> [What you have to do]: The expected answer is the set of lines in the data below between the line holding "Initiative Gedenkort Fontanepromenade" and the line holding "Kommentare sind geschlossen.", inclusive, written out exactly.
______
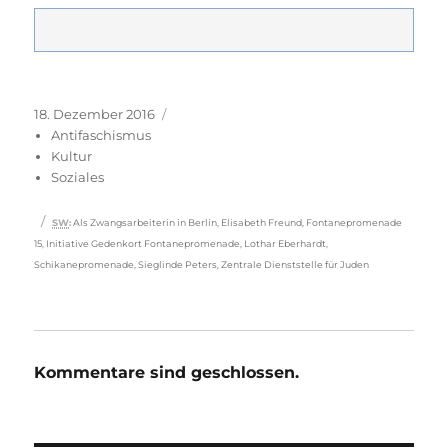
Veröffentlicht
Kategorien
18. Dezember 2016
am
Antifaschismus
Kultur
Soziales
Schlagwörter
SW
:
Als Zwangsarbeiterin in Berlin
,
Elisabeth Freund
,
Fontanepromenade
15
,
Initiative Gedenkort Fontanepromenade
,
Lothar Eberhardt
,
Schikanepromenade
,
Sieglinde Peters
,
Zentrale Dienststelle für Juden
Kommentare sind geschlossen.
______
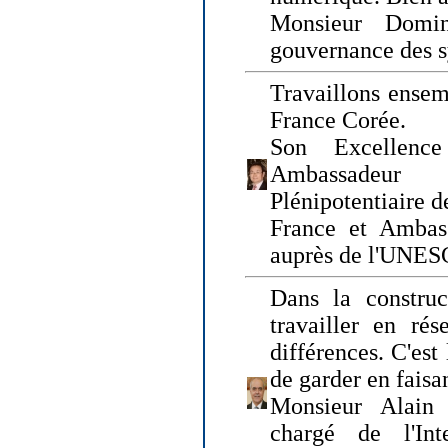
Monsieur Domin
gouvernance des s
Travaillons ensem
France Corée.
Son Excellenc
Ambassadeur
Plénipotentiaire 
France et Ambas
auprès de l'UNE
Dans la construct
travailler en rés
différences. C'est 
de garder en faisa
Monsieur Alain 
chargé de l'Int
______
> [Problem solution]:
Initiative Gedenkort Fontanepromenade
,
Lothar Eberhardt
,
Schikanepromenade
,
Sieglinde Peters
,
Zentrale Dienststelle für Juden
Kommentare sind geschlossen.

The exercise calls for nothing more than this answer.